An observatory on the Moon could be used to find and track asteroids, a fact that Clarke did not address. In common with many other scientists and others in the space community, he thought that asteroids are loaded with natural resources that can be exploited to help Earth, and he minimized the potential danger they pose. Former astronaut Tom Jones, a veteran of four space-shuttle missions and whose memoir,
Sky Walking
, predicts that near-Earth asteroids (NEAs) offer advantages for commercialization as well as exploration of NEAs, agrees. “The water and other mineral resources that we know are present on
some NEAs could help reduce the long-term costs of exploring the Moon, Mars, and the rest of the solar system. And in the course of exploring them, we can test the technology needed to divert any asteroid on a collision course with Earth…. From my spacefarer's perspective,” he continued, “the most attractive idea about ‘astronauts to asteroids' is that such voyages represent a natural progression in difficulty, more challenging than the dash-for-the-Moon Apollo missions but less daunting than the multiyear duration of a Mars landing expedition.”
11

John W. Young is concerned about the asteroid threat and about humanity's survival in general, which is why he has become a strong advocate for colonizing the Moon, a place he knows firsthand. In 1981, he commanded the space shuttle
Columbia
on the first flight that orbited Earth; in total, he spent forty-two years with NASA, during which he became very familiar with the asteroid situation. He also became intimately familiar with the Moon, since he has been there twice. He orbited it during the Apollo 10 mission in late May 1969 in a dress rehearsal for the Apollo 11 landing in July, and he was the ninth person to walk on the lunar surface when he commanded the Apollo 16 mission in April 1972 and spent seventy-one hours there, including a romp with Charles Duke in a lunar roving vehicle.

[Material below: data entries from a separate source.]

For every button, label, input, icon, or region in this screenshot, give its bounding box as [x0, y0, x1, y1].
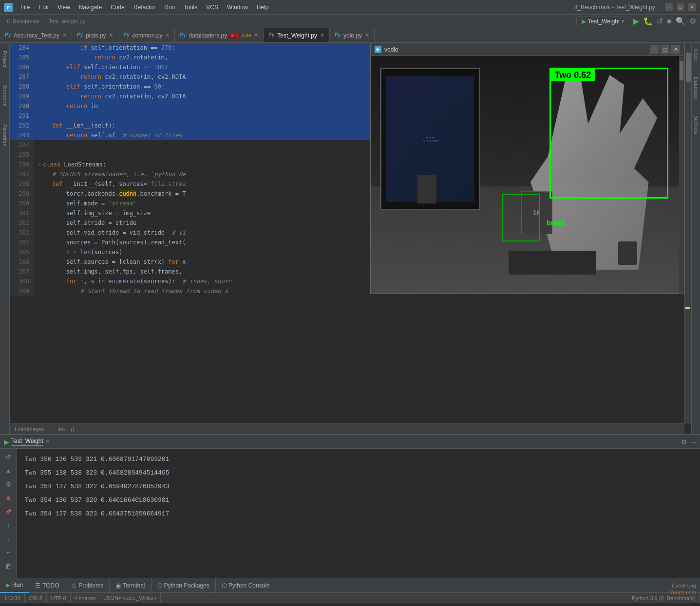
line-number-302: 302 — [10, 218, 34, 228]
rerun-btn[interactable]: ↺ — [3, 452, 14, 462]
line-number-295: 295 — [10, 150, 34, 160]
search-button[interactable]: 🔍 — [676, 17, 685, 26]
tab-accuracy-test[interactable]: Py Accuracy_Test.py ✕ — [0, 28, 72, 43]
video-window-title: vedio — [384, 46, 650, 53]
bottom-tab-problems[interactable]: ⚠ Problems — [65, 578, 110, 593]
project-panel-btn[interactable]: Project — [0, 47, 9, 71]
run-button[interactable]: ▶ — [633, 17, 639, 26]
color-panel-btn[interactable]: Color — [692, 45, 700, 65]
minimize-button[interactable]: ─ — [665, 3, 673, 11]
line-number-304: 304 — [10, 238, 34, 247]
video-close-btn[interactable]: ✕ — [671, 45, 680, 54]
tab-dataloaders-close[interactable]: ✕ — [254, 32, 258, 38]
menu-window[interactable]: Window — [223, 3, 252, 12]
status-vcs[interactable]: JSON▾ vader_William — [100, 593, 161, 603]
tab-dataloaders[interactable]: Py dataloaders.py ⊗ 1 ⚠ 69 ✕ — [175, 28, 264, 43]
run-minimize-icon[interactable]: ─ — [691, 438, 696, 446]
breadcrumb-part-1[interactable]: LoadImages — [15, 426, 44, 432]
warn-badge: ⚠ 69 — [241, 33, 251, 38]
tab-test-weight[interactable]: Py Test_Weight.py ✕ — [264, 28, 330, 43]
run-settings-icon[interactable]: ⚙ — [681, 438, 687, 446]
menu-view[interactable]: View — [54, 3, 74, 12]
bottom-tab-terminal[interactable]: ▣ Terminal — [110, 578, 151, 593]
status-encoding[interactable]: UTF-8 — [47, 593, 70, 603]
tab-yolo-label: yolo.py — [343, 32, 362, 39]
run-config-dropdown[interactable]: ▶ Test_Weight ▾ — [576, 17, 630, 26]
line-number-285: 285 — [10, 53, 34, 62]
run-output[interactable]: Two 356 136 539 321 0.6068791747093201 T… — [17, 449, 700, 578]
menu-tools[interactable]: Tools — [180, 3, 201, 12]
line-number-299: 299 — [10, 189, 34, 199]
video-scroll-thumb[interactable] — [680, 61, 683, 80]
run-tab-label[interactable]: Test_Weight — [11, 438, 43, 446]
line-number-306: 306 — [10, 257, 34, 267]
detection-label: Two 0.62 — [551, 69, 595, 81]
py-icon-dataloaders: Py — [180, 32, 187, 39]
sciview-panel-btn[interactable]: SciView — [692, 111, 700, 138]
rerun-button[interactable]: ↺ — [657, 17, 663, 26]
stop-run-btn[interactable]: ■ — [3, 493, 14, 503]
scroll-thumb[interactable] — [686, 53, 691, 82]
breadcrumb-part-2[interactable]: __len__() — [52, 426, 74, 432]
video-scrollbar[interactable] — [679, 56, 684, 294]
output-line-4: Two 354 136 537 320 0.6401664018630981 — [25, 494, 692, 507]
main-area: Project Structure Favorites 284 if self.… — [0, 43, 700, 434]
tab-common[interactable]: Py common.py ✕ — [118, 28, 175, 43]
video-minimize-btn[interactable]: ─ — [650, 45, 659, 54]
tab-accuracy-test-close[interactable]: ✕ — [62, 32, 67, 38]
favorites-panel-btn[interactable]: Favorites — [0, 120, 9, 150]
svg-text:P: P — [7, 5, 10, 10]
bottom-tab-python-packages[interactable]: ⬡ Python Packages — [151, 578, 216, 593]
menu-run[interactable]: Run — [160, 3, 179, 12]
run-tab-close[interactable]: ✕ — [45, 439, 50, 445]
bottom-tab-todo[interactable]: ☰ TODO — [29, 578, 65, 593]
video-maximize-btn[interactable]: □ — [661, 45, 669, 54]
tab-yolo[interactable]: Py yolo.py ✕ — [330, 28, 375, 43]
video-controls: ─ □ ✕ — [650, 45, 680, 54]
close-button[interactable]: ✕ — [688, 3, 696, 11]
event-log-btn[interactable]: Event Log — [672, 583, 696, 588]
bottom-tab-python-console[interactable]: ⬡ Python Console — [216, 578, 276, 593]
wrap-btn[interactable]: ↩ — [3, 547, 14, 558]
tab-dataloaders-label: dataloaders.py — [189, 32, 227, 39]
maximize-button[interactable]: □ — [677, 3, 684, 11]
monitor-stand — [417, 175, 436, 203]
menu-file[interactable]: File — [17, 3, 34, 12]
menu-edit[interactable]: Edit — [35, 3, 53, 12]
scroll-up-btn[interactable]: ↑ — [3, 520, 14, 531]
pin-btn[interactable]: 📌 — [3, 506, 14, 517]
settings-tool-btn[interactable]: ⚙ — [3, 479, 14, 490]
code-editor[interactable]: 284 if self.orientation == 270: 285 retu… — [10, 43, 691, 434]
line-number-307: 307 — [10, 267, 34, 276]
settings-gear-button[interactable]: ⚙ — [689, 17, 696, 26]
structure-panel-btn[interactable]: Structure — [0, 81, 9, 110]
bottom-tab-run[interactable]: ▶ Run — [0, 578, 29, 593]
status-position[interactable]: 143:30 — [0, 593, 25, 603]
tab-plots[interactable]: Py plots.py ✕ — [72, 28, 118, 43]
scroll-down-btn[interactable]: ↓ — [3, 533, 14, 544]
database-panel-btn[interactable]: Database — [692, 73, 700, 104]
tab-plots-label: plots.py — [86, 32, 106, 39]
app-icon: P — [4, 3, 13, 12]
menu-refactor[interactable]: Refactor — [130, 3, 159, 12]
tab-common-close[interactable]: ✕ — [165, 32, 170, 38]
editor-scrollbar[interactable] — [684, 43, 691, 423]
tab-test-weight-close[interactable]: ✕ — [320, 32, 324, 38]
project-label: 8_Benchmark — [4, 18, 43, 24]
clear-btn[interactable]: 🗑 — [3, 561, 14, 571]
menu-code[interactable]: Code — [107, 3, 129, 12]
mouse — [618, 241, 637, 265]
line-number-300: 300 — [10, 199, 34, 208]
stop-button[interactable]: ■ — [667, 17, 672, 26]
status-indent[interactable]: 4 spaces — [71, 593, 100, 603]
tab-yolo-close[interactable]: ✕ — [365, 32, 369, 38]
tab-plots-close[interactable]: ✕ — [109, 32, 113, 38]
run-panel: ▶ Test_Weight ✕ ⚙ ─ ↺ ▲ ⚙ ■ 📌 ↑ ↓ ↩ 🗑 Tw… — [0, 434, 700, 578]
menu-navigate[interactable]: Navigate — [75, 3, 106, 12]
menu-vcs[interactable]: VCS — [202, 3, 222, 12]
debug-button[interactable]: 🐛 — [643, 17, 653, 26]
run-stop-btn[interactable]: ▲ — [3, 465, 14, 476]
menu-help[interactable]: Help — [253, 3, 273, 12]
status-line-ending[interactable]: CRLF — [25, 593, 47, 603]
python-console-icon: ⬡ — [222, 582, 227, 589]
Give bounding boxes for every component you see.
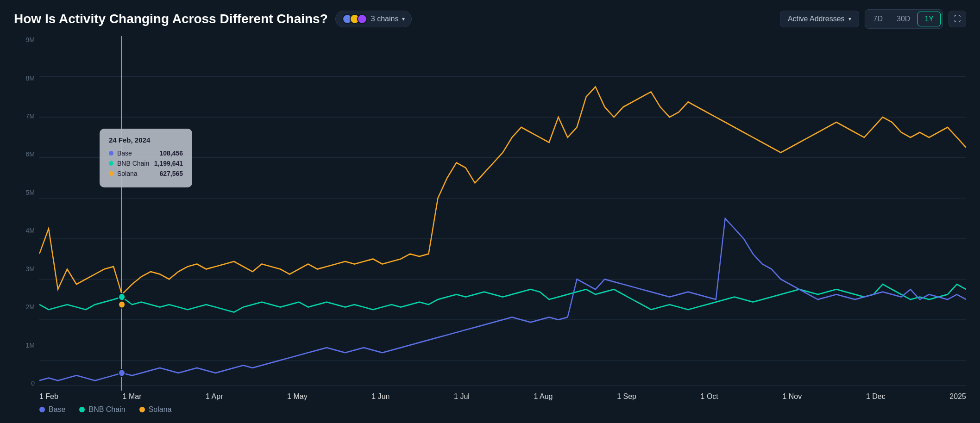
header-right: Active Addresses ▾ 7D 30D 1Y ⛶: [780, 9, 966, 29]
tooltip-value-base: 108,456: [159, 149, 183, 157]
time-btn-7d[interactable]: 7D: [867, 12, 889, 26]
base-crosshair-dot: [119, 369, 125, 376]
y-axis: 0 1M 2M 3M 4M 5M 6M 7M 8M 9M: [14, 36, 39, 401]
main-container: How Is Activity Changing Across Differen…: [0, 0, 980, 423]
base-line: [39, 218, 966, 380]
tooltip-dot-solana: [109, 171, 113, 176]
x-label-nov: 1 Nov: [782, 392, 802, 401]
sol-chain-icon: [357, 14, 367, 24]
solana-crosshair-dot: [119, 301, 125, 308]
chain-selector-label: 3 chains: [371, 15, 399, 23]
legend-item-bnb: BNB Chain: [79, 405, 125, 414]
chart-header: How Is Activity Changing Across Differen…: [14, 9, 966, 29]
y-label-0: 0: [14, 379, 35, 387]
bnb-chain-line: [39, 284, 966, 312]
y-label-8m: 8M: [14, 75, 35, 82]
x-label-may: 1 May: [287, 392, 308, 401]
x-label-sep: 1 Sep: [617, 392, 636, 401]
y-label-9m: 9M: [14, 36, 35, 44]
expand-icon: ⛶: [954, 15, 961, 23]
legend-dot-solana: [139, 407, 145, 412]
tooltip-row-solana: Solana 627,565: [109, 170, 183, 177]
chain-selector[interactable]: 3 chains ▾: [335, 11, 412, 27]
y-label-4m: 4M: [14, 227, 35, 234]
chart-area: 0 1M 2M 3M 4M 5M 6M 7M 8M 9M: [14, 36, 966, 401]
legend-dot-base: [39, 407, 45, 412]
tooltip-value-solana: 627,565: [159, 170, 183, 177]
solana-line: [39, 87, 966, 294]
bnb-crosshair-dot: [119, 293, 125, 300]
metric-chevron-icon: ▾: [848, 16, 851, 22]
x-label-2025: 2025: [949, 392, 966, 401]
x-label-aug: 1 Aug: [534, 392, 553, 401]
y-label-5m: 5M: [14, 189, 35, 196]
metric-selector-label: Active Addresses: [788, 15, 845, 23]
tooltip-chain-bnb: BNB Chain: [117, 160, 151, 167]
expand-button[interactable]: ⛶: [949, 11, 966, 27]
time-btn-30d[interactable]: 30D: [890, 12, 917, 26]
legend-dot-bnb: [79, 407, 85, 412]
x-label-apr: 1 Apr: [206, 392, 223, 401]
time-btn-1y[interactable]: 1Y: [917, 12, 941, 26]
tooltip-chain-solana: Solana: [117, 170, 156, 177]
y-label-2m: 2M: [14, 303, 35, 311]
y-label-3m: 3M: [14, 265, 35, 273]
chart-svg: [39, 36, 966, 401]
tooltip-value-bnb: 1,199,641: [154, 160, 183, 167]
x-label-jul: 1 Jul: [454, 392, 470, 401]
tooltip-row-bnb: BNB Chain 1,199,641: [109, 160, 183, 167]
time-period-selector: 7D 30D 1Y: [865, 9, 943, 29]
x-label-dec: 1 Dec: [866, 392, 886, 401]
tooltip-dot-bnb: [109, 161, 113, 166]
y-label-1m: 1M: [14, 342, 35, 349]
tooltip-dot-base: [109, 151, 113, 156]
metric-selector[interactable]: Active Addresses ▾: [780, 11, 859, 27]
chart-legend: Base BNB Chain Solana: [14, 401, 966, 414]
tooltip-date: 24 Feb, 2024: [109, 136, 183, 144]
chart-title: How Is Activity Changing Across Differen…: [14, 12, 328, 26]
tooltip-row-base: Base 108,456: [109, 149, 183, 157]
legend-label-bnb: BNB Chain: [88, 405, 125, 414]
legend-label-solana: Solana: [149, 405, 172, 414]
chain-icons: [342, 14, 367, 24]
legend-item-solana: Solana: [139, 405, 172, 414]
x-label-feb: 1 Feb: [39, 392, 58, 401]
y-label-6m: 6M: [14, 150, 35, 158]
x-label-jun: 1 Jun: [371, 392, 389, 401]
chevron-down-icon: ▾: [402, 16, 405, 22]
chart-tooltip: 24 Feb, 2024 Base 108,456 BNB Chain 1,19…: [100, 129, 192, 187]
tooltip-chain-base: Base: [117, 149, 156, 157]
chart-inner: 24 Feb, 2024 Base 108,456 BNB Chain 1,19…: [39, 36, 966, 401]
x-axis: 1 Feb 1 Mar 1 Apr 1 May 1 Jun 1 Jul 1 Au…: [39, 391, 966, 401]
x-label-mar: 1 Mar: [123, 392, 142, 401]
header-left: How Is Activity Changing Across Differen…: [14, 11, 412, 27]
legend-label-base: Base: [49, 405, 65, 414]
y-label-7m: 7M: [14, 112, 35, 120]
legend-item-base: Base: [39, 405, 65, 414]
x-label-oct: 1 Oct: [701, 392, 718, 401]
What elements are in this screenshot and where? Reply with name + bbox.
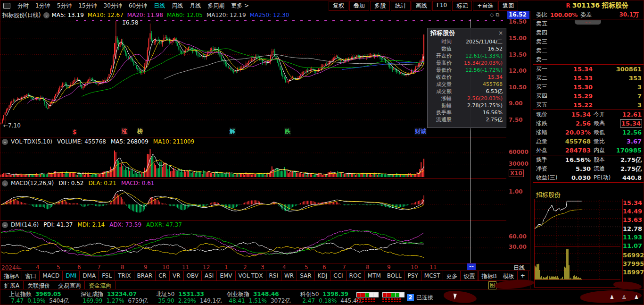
- toolbar-item-5[interactable]: 画线: [412, 1, 431, 11]
- toolbar-item-6[interactable]: F10: [432, 1, 451, 11]
- tab-更多[interactable]: 更多: [443, 271, 461, 280]
- tab-指标A[interactable]: 指标A: [0, 271, 22, 280]
- event-marker-$[interactable]: $: [72, 129, 77, 136]
- menu-period-4[interactable]: 15分钟: [75, 1, 100, 11]
- tab-CCI[interactable]: CCI: [330, 271, 346, 280]
- window-icon[interactable]: [3, 3, 10, 9]
- tab-KDJ[interactable]: KDJ: [315, 271, 331, 280]
- event-marker-财诚[interactable]: 财诚: [414, 127, 427, 136]
- pane-collapse-icon[interactable]: ⌄: [2, 139, 8, 145]
- bid-row-5[interactable]: 买五15.223: [533, 101, 644, 110]
- menu-period-3[interactable]: 5分钟: [54, 1, 75, 11]
- toolbar-item-7[interactable]: 标记: [452, 1, 472, 11]
- tab-DMA[interactable]: DMA: [80, 271, 99, 280]
- menu-period-1[interactable]: 分时: [14, 1, 32, 11]
- menu-period-2[interactable]: 1分钟: [32, 1, 54, 11]
- toolbar-item-2[interactable]: 叠加: [349, 1, 369, 11]
- tab-ASI[interactable]: ASI: [202, 271, 217, 280]
- pane-collapse-icon[interactable]: ⌄: [2, 222, 8, 228]
- tab-CR[interactable]: CR: [156, 271, 170, 280]
- subtab-2[interactable]: 关联报价: [24, 281, 54, 289]
- pane-collapse-icon[interactable]: ⌄: [2, 180, 8, 186]
- chevron-down-icon[interactable]: ⌄: [43, 12, 50, 18]
- toolbar-item-9[interactable]: 返回: [498, 1, 518, 11]
- toolbar-item-1[interactable]: 复权: [329, 1, 348, 11]
- bid-row-4[interactable]: 买四15.297: [533, 92, 644, 101]
- tab-PSY[interactable]: PSY: [405, 271, 421, 280]
- index-block-3[interactable]: 北证501531.33-35.90 -2.29%149.1亿: [156, 291, 222, 304]
- menu-period-5[interactable]: 30分钟: [100, 1, 125, 11]
- menu-period-10[interactable]: 多周期: [204, 1, 228, 11]
- panel-toggle-icon[interactable]: ⧉: [495, 12, 499, 18]
- menu-period-11[interactable]: 更多 >: [228, 1, 252, 11]
- subtab-1[interactable]: 扩展A: [0, 281, 24, 289]
- toolbar-item-8[interactable]: +自选: [473, 1, 497, 11]
- subtab-3[interactable]: 交易查询: [54, 281, 85, 289]
- market-heat-widget[interactable]: [356, 292, 405, 302]
- tab-EMV[interactable]: EMV: [217, 271, 235, 280]
- popup-titlebar[interactable]: 招标股份 ×: [428, 28, 506, 38]
- tdx-stock-app: 分时1分钟5分钟15分钟30分钟60分钟日线周线月线多周期更多 > R30113…: [0, 0, 644, 305]
- tab-FSL[interactable]: FSL: [99, 271, 115, 280]
- menu-period-8[interactable]: 周线: [168, 1, 186, 11]
- index-block-1[interactable]: 上证指数3969.05-7.47 -0.19%5404亿: [9, 291, 69, 304]
- event-marker-涨[interactable]: 涨: [121, 127, 128, 136]
- bid-row-3[interactable]: 买三15.303: [533, 83, 644, 92]
- readout: VOLUME: 455768: [57, 138, 106, 145]
- index-block-2[interactable]: 深证成指13234.07-169.99 -1.27%6759亿: [81, 291, 148, 304]
- toolbar-item-3[interactable]: 多股: [370, 1, 390, 11]
- month-tick: 3: [261, 264, 264, 271]
- ask-row-3[interactable]: 卖三: [533, 37, 644, 46]
- popup-row-3: 开盘价12.61(-1.33%): [428, 52, 506, 59]
- tab-right-2[interactable]: 模板: [500, 271, 518, 280]
- macd-pane[interactable]: [0, 187, 506, 220]
- tab-right-1[interactable]: 指标B: [479, 271, 500, 280]
- intraday-minichart[interactable]: [534, 199, 623, 288]
- collapse-handle[interactable]: ⌄⌄: [575, 20, 601, 25]
- event-marker-榜[interactable]: 榜: [137, 127, 143, 136]
- tab-BRAR[interactable]: BRAR: [134, 271, 156, 280]
- index-block-4[interactable]: 创业板指3148.46-48.41 -1.51%3072亿: [227, 291, 291, 304]
- tab-窗口[interactable]: 窗口: [22, 271, 40, 280]
- volume-pane[interactable]: [0, 146, 506, 178]
- bid-row-2[interactable]: 买二15.33353: [533, 74, 644, 83]
- tab-OBV[interactable]: OBV: [184, 271, 202, 280]
- month-tick: 10: [411, 264, 418, 271]
- ask-row-2[interactable]: 卖四: [533, 28, 644, 37]
- event-marker-跌[interactable]: 跌: [284, 127, 291, 136]
- tab-设置[interactable]: 设置: [461, 271, 478, 280]
- index-block-5[interactable]: 科创501398.39-2.47 -0.18%445.4亿: [300, 291, 363, 304]
- tab-MACD[interactable]: MACD: [40, 271, 63, 280]
- menu-period-6[interactable]: 60分钟: [125, 1, 150, 11]
- tab-MCST[interactable]: MCST: [421, 271, 444, 280]
- tab-DMI[interactable]: DMI: [63, 271, 80, 280]
- diamond-icon[interactable]: ◇: [490, 12, 494, 18]
- tab-right-3[interactable]: +: [518, 271, 528, 280]
- menu-period-9[interactable]: 月线: [186, 1, 204, 11]
- tab-VOL-TDX[interactable]: VOL-TDX: [236, 271, 266, 280]
- menu-period-7[interactable]: 日线: [150, 1, 168, 11]
- event-marker-解[interactable]: 解: [229, 127, 236, 136]
- subtab-4[interactable]: 资金流向: [85, 281, 116, 289]
- tab-SAR[interactable]: SAR: [297, 271, 314, 280]
- tab-WR[interactable]: WR: [281, 271, 297, 280]
- ma-value-2: MA10: 12.67: [88, 12, 124, 18]
- tab-RSI[interactable]: RSI: [266, 271, 282, 280]
- toolbar-item-4[interactable]: 统计: [391, 1, 411, 11]
- detail-row: 涨幅20.03%最低12.56: [533, 128, 644, 137]
- bid-levels: 买一15.34300861买二15.33353买三15.303买四15.297买…: [533, 65, 644, 110]
- time-axis[interactable]: 2024年 -- 日线 4567891011121234567891011: [0, 263, 533, 271]
- menubar: 分时1分钟5分钟15分钟30分钟60分钟日线周线月线多周期更多 > R30113…: [0, 0, 644, 11]
- tab-TRIX[interactable]: TRIX: [115, 271, 134, 280]
- ask-row-4[interactable]: 卖二: [533, 46, 644, 55]
- price-tick: 16.50: [509, 18, 527, 25]
- dmi-pane[interactable]: [0, 229, 506, 263]
- bid-row-1[interactable]: 买一15.34300861: [533, 65, 644, 74]
- tab-ROC[interactable]: ROC: [347, 271, 365, 280]
- panel-splitter[interactable]: [530, 11, 533, 289]
- close-icon[interactable]: ×: [498, 30, 503, 36]
- tab-BOLL[interactable]: BOLL: [384, 271, 405, 280]
- tab-MTM[interactable]: MTM: [365, 271, 384, 280]
- tab-VR[interactable]: VR: [170, 271, 184, 280]
- ask-row-5[interactable]: 卖一: [533, 55, 644, 64]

“I started advocating [colonizing the Moon], so as to enable humankind to survive even if Earth gets hit hard by an asteroid, we must continue exploring the Solar System,” he wrote in
Forever Young
, his autobiography. “Specifically, we need to build a permanent human base on the Moon where people from different nations can live and work. If we can learn how to terra-form on the Moon, the same technology could save Earth inhabitants from the long nuclear winter that would be caused by an asteroid impact.” The reference to a nuclear winter, in which debris would cloud the sky for months, blocking sunlight, implies that the impactor he had in mind was quite a bit larger than the one that grazed Chelyabinsk.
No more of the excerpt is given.